Quant au naturaliste, il est d’abord absorbé par les “trésors” qui s’offrent à
lui. Trésors tangibles, non comme ces prétendues montagnes couvertes d’or que
George Anson croit avoir aperçu depuis son navire au large du Brésil[x],
mais plantes, roches, étoiles. Le terme de trésor naturel revient sans cesse
dans la bouche des voyageurs qui s’usent à inventorier des richesses désormais
rendues accessibles à l’esprit scientifique. A Montevideo, en 1767, Commerson
commente ainsi la multitude à embrasser :
“Je n’ai pas laissé de faire une ample moisson de plantes,
d’oiseaux, de poissons, etc. Je voudrais bien que rien ne put m’échapper mais
comment faire, je ne suis ni un Argus ni un Briarée. Une chasse,
une pêche, une promenade me mettent dans l’embarras de Midas sous les mains
duquel tout devenait de l’or. Je ne sais souvent par où commencer j’en perds le
boire et le manger et il faut que le capitaine mon excellent ami pousse les
attentions jusqu’au point de ne m’accorder guère de la lumière que jusqu’à
minuit, parce qu’il s’est aperçu qu’au détriment de ma santé je dérobais
presque toute la nuit à mon sommeil pour pouvoir suffire à l’examen de tout ce
qui se présente à moi.”[xi]
A l’image de l’aventurier succède peu à peu celle du pèlerin, avec
tout le poids initiatique que le mot suggère. En effet, il s’agit presque
toujours d’un premier voyage et les instructions, si elles se précisent au fil
des années, laissent toute latitude au voyageur, à charge pour lui de revenir
muni de la bonne parole[xii].
Encore les instructions concernent-elles seulement la récollection des
données ; rien n’est dit ou presque quant aux régions abordées. Aussi le
recours aux récits de voyage, ainsi qu’aux auteurs pouvant les familiariser
avec le milieu américain, romanciers, essayistes, est une nécessité. Surtout,
l’expérience détermine le tempérament ; ainsi d’Aimé Bonpland dont son
compagnon décrit le caractère après une année d’exploration :
“C’est un élève digne de Jussieu, de Desfontaine, de
Richard ; il est actif, travailleur, il s’adapte facilement aux mœurs et
usages des hommes, parle très bien l’espagnol, et il est courageux et intrépide
-en un mot, il a des qualités exquises pour un voyageur naturaliste.”[xiii]
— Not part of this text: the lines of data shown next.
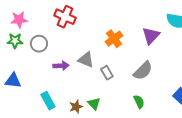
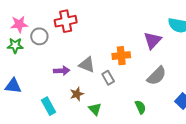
red cross: (65, 17) -> (66, 21), turned -35
orange cross: (114, 39) -> (121, 56), moved, turned 30
gray circle: (39, 44) -> (39, 36), moved
gray semicircle: (143, 71) -> (157, 76), moved
brown star: (76, 107) -> (77, 94), moved

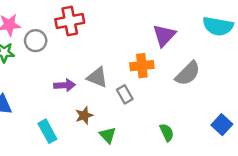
purple triangle: (153, 40) -> (164, 35), moved
gray semicircle: (157, 76) -> (188, 73), moved

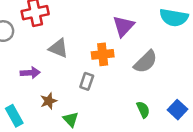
gray triangle: (97, 77) -> (58, 48), moved
gray rectangle: (125, 94) -> (87, 81), turned 49
green semicircle: (167, 132) -> (143, 110), moved

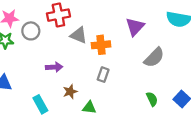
gray triangle: (58, 48) -> (79, 35), moved
orange cross: (103, 54) -> (101, 45), moved
green triangle: (71, 119) -> (89, 108), turned -40

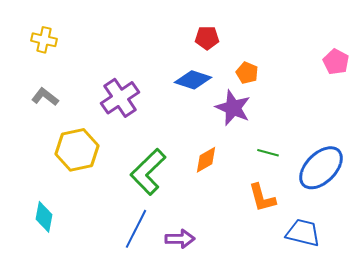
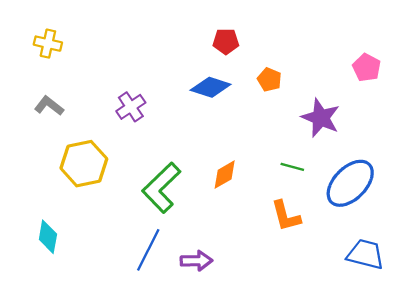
purple cross: (120, 98) -> (131, 107), size x0.7
purple star: (233, 108) -> (321, 118), moved
blue trapezoid: (303, 233) -> (365, 254), moved

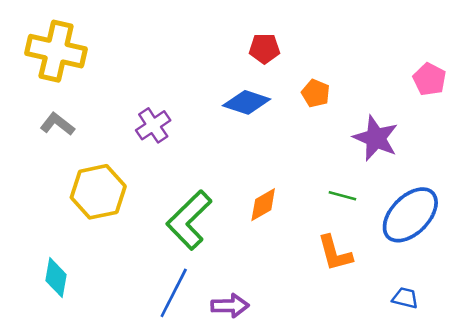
yellow cross: (48, 44) -> (56, 51), size x1.8
blue trapezoid: (365, 254) -> (405, 298), moved, size x0.6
En plus de la filiation scientifique, la marche vers l’inconnu
rattache profondément les voyageurs à leurs prédécesseurs, qui demeurent les
références obligées et font naître un sentiment d’appartenance à la famille des
explorateurs. L’initiation n’est pas déterminée par une confrontation à la vie,
mais à la survie. L’esprit de sacrifice est une constante de la part d’hommes
pourtant non préparés aux dangers de l’exploration, et leur attitude face à la
mort ne lasse pas d’étonner. Le courage montré en maintes occasions toucherait
presque au “fanatisme” dont parle Raynal, s’il ne s’agissait d’“avoir
fait de si grands sacrifices pour avoir voulu le bon”, écrit Humboldt. “Rien
ne me préoccupe […] aussi obstinément que de sauver mes manuscrits et mes
herbiers”, ajoute-t-il. “Il est très incertain, presque invraisemblable,
que nous revenions sains et sauf”, aussi croit-il bon de rédiger son
testament scientifique[xiv].
Pèlerin mais aussi missionnaire, témoin et acteur, le voyageur se
veut le bras armé des Lumières. Il se rattache évidemment à la tradition de la conquête,
mais rompt peu à peu avec l’ordre divin pour adopter celui du progrès.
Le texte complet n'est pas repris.